The task for the hackathon was near duplicate image comparison. The model should take two same slightly changed images (different gamma, watermark, etc.) and output 1 if the images are the same, and 0 - if different.
Our team's solution solved this task and placed second on the private leaderboard of the competition. Our solution is based on different image hashing and keypoint detection algorithms and combining results into gradient boosting model. Presentation for the solution can be found here.
data folder contains all data splits and other .csv files used in development e.g. test submission format.
code folder contains all the code produced during the hackathon. All code files split into 5 groups based on the part of the solution they are connected to. Each group has its name prefix:
- 0 - data analysis and preprocessing
- 1 - hash and key points experiments
- 2 - neural networks experiments
- 3 - boosting experience
- 4 - evaluation and MVP
Same folder also contains some util code for smoother workflow.

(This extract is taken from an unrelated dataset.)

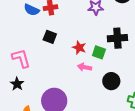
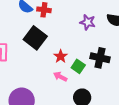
black square: (50, 37) -> (35, 38), size x1.6

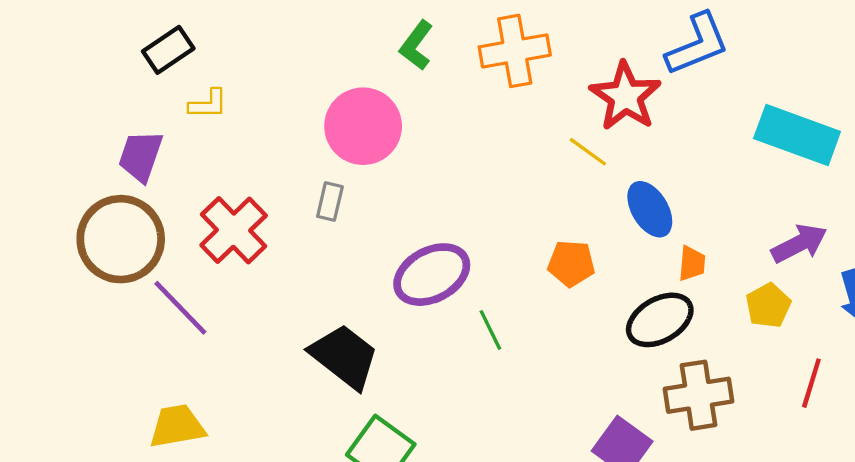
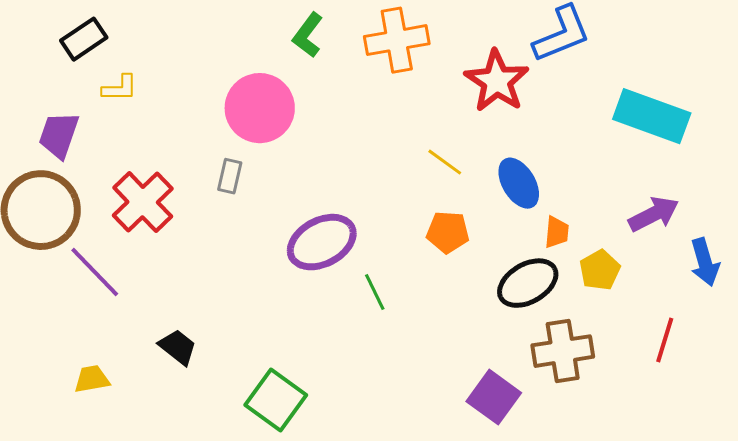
yellow line: (588, 152) -> (445, 162), moved
yellow pentagon: (768, 306) -> (600, 270), moved
black trapezoid: (344, 356) -> (178, 347), moved, size x0.6
yellow trapezoid: (177, 426) -> (92, 379), size x0.7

To reproduce the results of the projects, you can use virtual environment with requirements.txt file.
First start with cloning this GitHub repository
To create virtual environment:
python -m venv <venv_name>
To install all the necessary dependencies, first, activate the environment:
source <venv_name>/bin/activate
After that, to install the dependencies run:
pip install -r requirements.txt
All the described steps are described for Linux operating system.